Is there unconscious processing during anesthesia? By definition, adequately anesthetized patients rarely show any conscious recall or recognition of surgery. Nevertheless, there is some evidence that surgical events may be processed to some degree even by adequately anesthetized patients, resulting in the encoding of memory traces of experience that can affect postsurgical experience, thought, and action.

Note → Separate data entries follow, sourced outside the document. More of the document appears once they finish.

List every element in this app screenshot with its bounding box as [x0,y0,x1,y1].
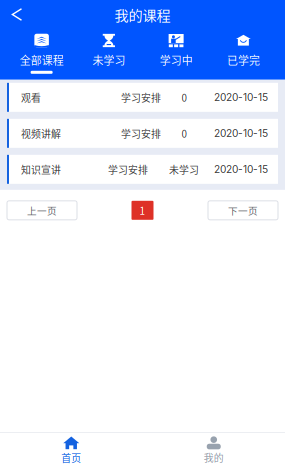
staticText: 学习安排 [121,90,161,104]
staticText: 观看 [21,90,41,104]
staticText: 2020-10-15 [214,91,268,104]
staticText: 2020-10-15 [214,127,268,140]
staticText: 知识宣讲 [21,162,61,176]
staticText: 2020-10-15 [214,163,268,176]
button[interactable]: 首页 [0,429,142,471]
staticText: 未学习 [92,52,125,68]
button[interactable]: 上一页 [7,201,77,220]
staticText: 0 [182,126,186,140]
button[interactable]: 未学习 [75,29,142,80]
staticText: 已学完 [227,52,260,68]
button[interactable]: 下一页 [208,201,278,220]
staticText: 全部课程 [20,52,64,68]
staticText: 我的 [204,450,224,465]
button[interactable]: 1 [132,201,154,220]
staticText: 0 [182,90,186,104]
staticText: 下一页 [228,203,258,217]
button[interactable]: 观看 [7,83,278,112]
staticText: 未学习 [169,162,199,176]
button[interactable]: 已学完 [210,29,277,80]
button[interactable]: Back [0,1,34,28]
staticText: 上一页 [27,203,57,217]
button[interactable]: 视频讲解 [7,119,278,148]
staticText: 学习中 [160,52,193,68]
staticText: 我的课程 [114,4,170,25]
staticText: 视频讲解 [21,126,61,140]
button[interactable]: 我的 [142,429,285,471]
staticText: 学习安排 [108,162,148,176]
staticText: 1 [140,203,146,218]
button[interactable]: 学习中 [142,29,210,80]
button[interactable]: 知识宣讲 [7,155,278,184]
button[interactable]: 全部课程 [8,29,75,80]
staticText: 首页 [61,451,81,465]
staticText: 学习安排 [121,126,161,140]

Prima facie evidence for information processing during general anesthesia is provided by studies of classical conditioning in animals: conditioned fear responses can be acquired during anesthesia, and displayed after recovery. This evidence is mitigated, however, by the empirical fact that conditioned responses can be established in almost any organism that has a nervous system, including decorticate animals. This primitive form of learning should not be confused with the higher cognitive processes involved in intelligent perception, memory, and thought.
Other evidence indicates that adequately anesthetized patients continue to show event-related potentials (ERPs) to auditory and tactile stimulation (ERPs are specific electrical responses of the brain to environmental stimuli). In fact, ERPs constitute one way in which the patient's status is monitored during surgery. However, the ERP is very complex: for example, the first 10 milliseconds of the auditory ERP reflect brainstem activity, those arising with 10-100 msec the activity of the primary auditory cortex, and those observed after 100 msec the activity of the cortical association areas. Only the early components of the ERP are clearly unaffected by anesthetic agents (these are the only components routinely monitored during surgery); the later, perceptual-cognitive components exhibit dose-related suppression of activity. To date, there have been few studies of the fate of later components of the cognitive ERP, such as the P300 response to the omission of an expected event, or the N400 response to semantic anomalies.
In the absence of definitive studies of cognitive ERPs, on-line evidence of complex mental activity comes primarily from studies using the "isolated forearm technique", in which muscle relaxant is prevented from affecting one arm by means of a tourniquet. In some (but not all) cases, the patient retains the ability to make a motor response with the spared limb in accordance with instructions from the anesthetist, but this is usually confined to the earliest stages of surgery, where the plane of anesthesia is the lightest. However, most adequately anesthetized patients have no conscious recollection of having been given these instructions, or of responding.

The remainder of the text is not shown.